Pot, Meet Kettle

So read with that some poor US troops took a wrong turn and were ambushed and some captured and displayed on Iraqi TV. Apparently Bagman Rumsfeld thinks this is deplorable:

US defence secretary Donald Rumsfeld, who admitted that the missing soldiers could have been captured, told CBS television that parading PoWs on television was “a violation of the Geneva Convention.” The US defence department added: “What they are doing is wrong. We are trying to get to the bottom of it.”


This is the same weasel who’s denying the thousands of captured Afghanis stewing in Halliburton-constructed cages in Guantanamo Bay, Cube any rights under the Geneva Conventions. He claims they are “unlawful combatants” and so he can piss all over them and exhibit them in shackles for the media. HRW and Amnesty have already said that his position is indefensible.

It seems that the Bush Gang is quick to dismiss international law and multilateralism when it doesn’t serve their interests (apparently, it’s then “irrelevant”) but ready to cry “Foul!” when others use the same tactics.

I am still waiting to see if the invading US forces use chemical agents first, as Rumsfeld has threatened, a course of action the Red Cross took the trouble to remind the US is “illegal” under the 1993 Chemical Weapons Convention.

Earlier here.

2 Responses

  1. PRO-SADDAM = PRO-STALIN says:

    Red Cross didn’t say both sides were breaking the Geneva convention. It says Iraq was and it reminds both parties not to. It says that some of thought showing the Iraqi’s being searched was embarrassing. But it didn’t make a clear judgement. It did that with Iraq’s behavior.

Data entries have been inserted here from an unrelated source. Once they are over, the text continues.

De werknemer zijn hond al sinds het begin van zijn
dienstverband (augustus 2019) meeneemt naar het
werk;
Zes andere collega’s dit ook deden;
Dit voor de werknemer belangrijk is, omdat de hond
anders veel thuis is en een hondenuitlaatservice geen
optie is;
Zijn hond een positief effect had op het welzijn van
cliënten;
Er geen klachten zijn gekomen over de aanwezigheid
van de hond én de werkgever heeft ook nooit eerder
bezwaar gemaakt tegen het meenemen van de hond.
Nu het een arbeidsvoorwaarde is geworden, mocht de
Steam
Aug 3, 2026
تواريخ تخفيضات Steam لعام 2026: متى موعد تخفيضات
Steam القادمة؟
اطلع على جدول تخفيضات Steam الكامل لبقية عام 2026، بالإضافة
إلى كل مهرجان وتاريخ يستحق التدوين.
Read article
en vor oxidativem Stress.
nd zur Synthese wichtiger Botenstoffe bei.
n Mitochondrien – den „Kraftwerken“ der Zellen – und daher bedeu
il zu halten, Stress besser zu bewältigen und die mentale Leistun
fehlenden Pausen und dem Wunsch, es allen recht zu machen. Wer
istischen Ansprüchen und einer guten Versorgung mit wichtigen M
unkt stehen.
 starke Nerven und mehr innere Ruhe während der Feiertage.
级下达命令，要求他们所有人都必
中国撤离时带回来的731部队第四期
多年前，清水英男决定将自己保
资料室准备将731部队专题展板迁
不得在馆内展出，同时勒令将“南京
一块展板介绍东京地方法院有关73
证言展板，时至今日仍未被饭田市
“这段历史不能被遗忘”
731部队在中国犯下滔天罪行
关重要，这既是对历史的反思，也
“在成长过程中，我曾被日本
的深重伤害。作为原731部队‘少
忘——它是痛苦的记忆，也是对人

    Iraq also took away soldies personal effects. In the first gulf war they used cattle prods and beat up all the US POW. The US never used electric shock on Iraqi prisoners or beat them up.

    There is no equivalency.

  2. mike says:

    Which part of this are you not reading?

    “In Kuwait, the International Committee of the Red Cross (ICRC) accused both sides of defying the Geneva Convention.

    “The Geneva Convention completely prohibits publishing pictures of prisoners of war, as has been happening,” the ICRC’s Tamara al-Rifai told Reuters.